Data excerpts
============

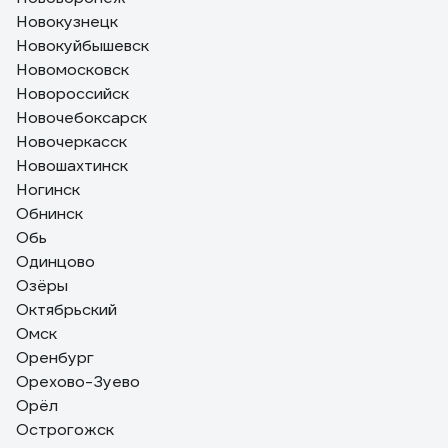
Новокузнецк
Новокуйбышевск
Новомосковск
Новороссийск
Новочебоксарск
Новочеркасск
Новошахтинск
Ногинск
Обнинск
Обь
Одинцово
Озёры
Октябрьский
Омск
Оренбург
Орехово-Зуево
Орёл
Острогожск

============

* Exercise
The records above are to be restated word for word, with every picture left out.

* Response to this task
Новокузнецк
Новокуйбышевск
Новомосковск
Новороссийск
Новочебоксарск
Новочеркасск
Новошахтинск
Ногинск
Обнинск
Обь
Одинцово
Озёры
Октябрьский
Омск
Оренбург
Орехово-Зуево
Орёл
Острогожск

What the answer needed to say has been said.